*Instructions to follow*: All that is needed is the first stretch of the listing below, repeated exactly and ending with the line that contains "challenging course, where". Pictures are to be left out.

*Source records*:
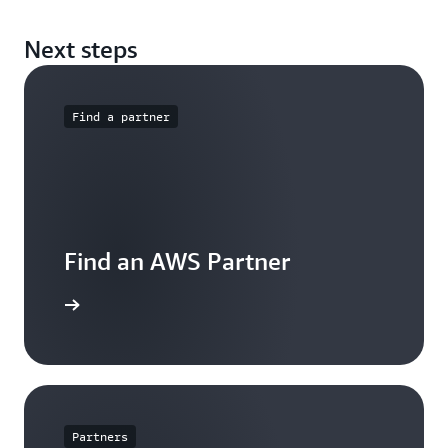
Next steps
Find a partner
Find an AWS Partner
arn more
Partners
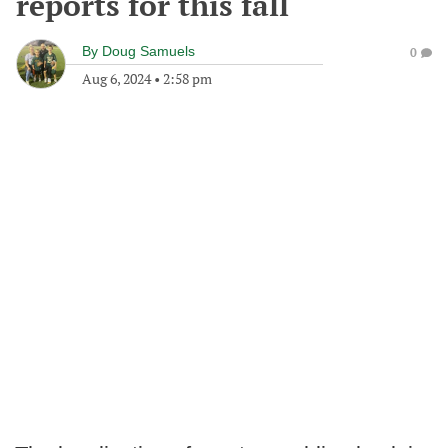
reports for this fall
By
Doug Samuels
0
Aug 6, 2024
•
2:58 pm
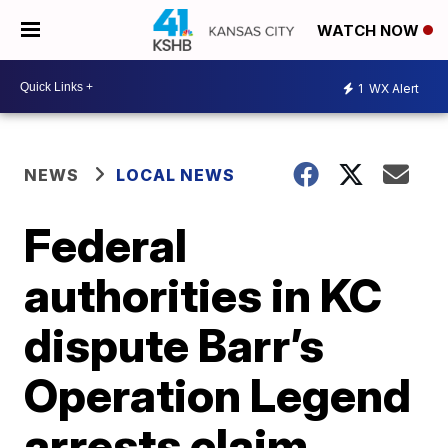
WATCH NOW
1
WX Alert
NEWS
LOCAL NEWS
Federal
authorities in KC
dispute Barr’s
Operation Legend
arrests claim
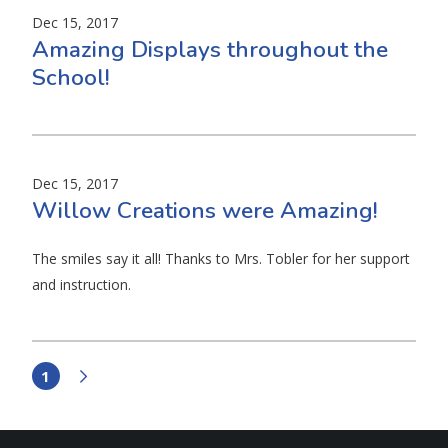
Dec 15, 2017
Amazing Displays throughout the
School!
Dec 15, 2017
Willow Creations were Amazing!
The smiles say it all! Thanks to Mrs. Tobler for her support
and instruction.
1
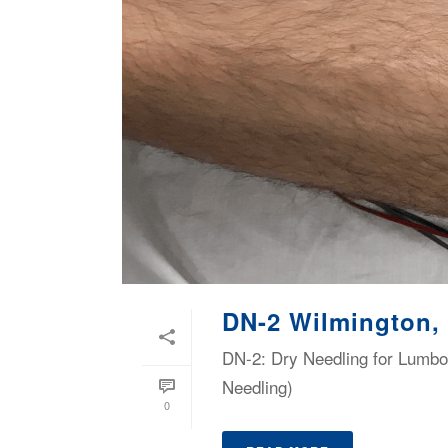
DN-2 Wilmington,
DN-2: Dry Needling for Lumbop
Needling)
0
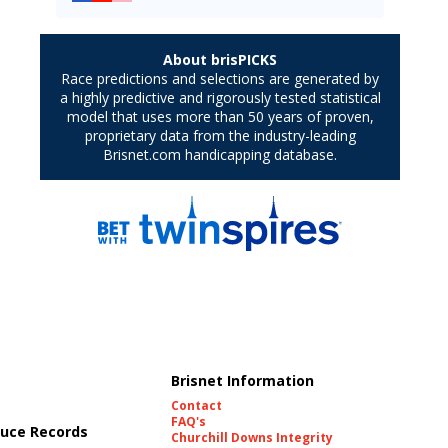
Brisnet Information
Contact
FAQ's
uce Records
Churchill Downs Integrity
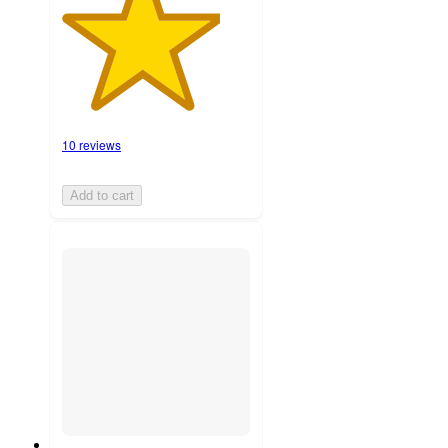
10 reviews
Add to cart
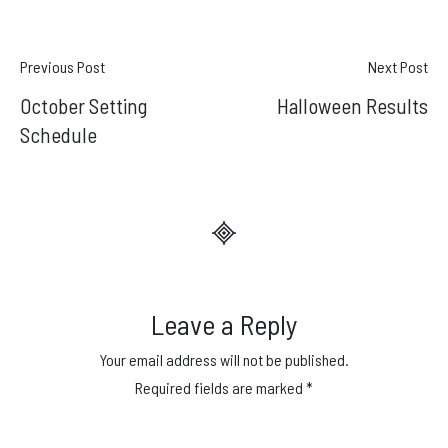
Post
Previous Post
Next Post
October Setting
Halloween Results
navigation
Schedule
Leave a Reply
Your email address will not be published.
Required fields are marked
*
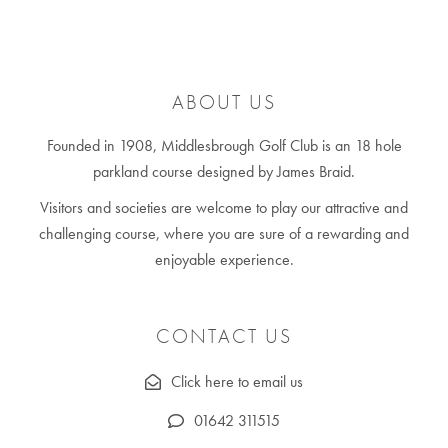
ABOUT US
Founded in 1908, Middlesbrough Golf Club is an 18 hole
parkland course designed by James Braid.
Visitors and societies are welcome to play our attractive and
challenging course, where you are sure of a rewarding and
enjoyable experience.
CONTACT US
Click here to email us
01642 311515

*Output for this task*:
Next steps
Find a partner
Find an AWS Partner
arn more
Partners
reports for this fall
By
Doug Samuels
0
Aug 6, 2024
•
2:58 pm
WATCH NOW
1
WX Alert
NEWS
LOCAL NEWS
Federal
authorities in KC
dispute Barr’s
Operation Legend
arrests claim
Dec 15, 2017
Amazing Displays throughout the
School!
Dec 15, 2017
Willow Creations were Amazing!
The smiles say it all! Thanks to Mrs. Tobler for her support
and instruction.
1
DN-2 Wilmington,
DN-2: Dry Needling for Lumbop
Needling)
0
Brisnet Information
Contact
FAQ's
uce Records
Churchill Downs Integrity
10 reviews
Add to cart
Post
Previous Post
Next Post
October Setting
Halloween Results
navigation
Schedule
Leave a Reply
Your email address will not be published.
Required fields are marked
*
ABOUT US
Founded in 1908, Middlesbrough Golf Club is an 18 hole
parkland course designed by James Braid.
Visitors and societies are welcome to play our attractive and
challenging course, where you are sure of a rewarding and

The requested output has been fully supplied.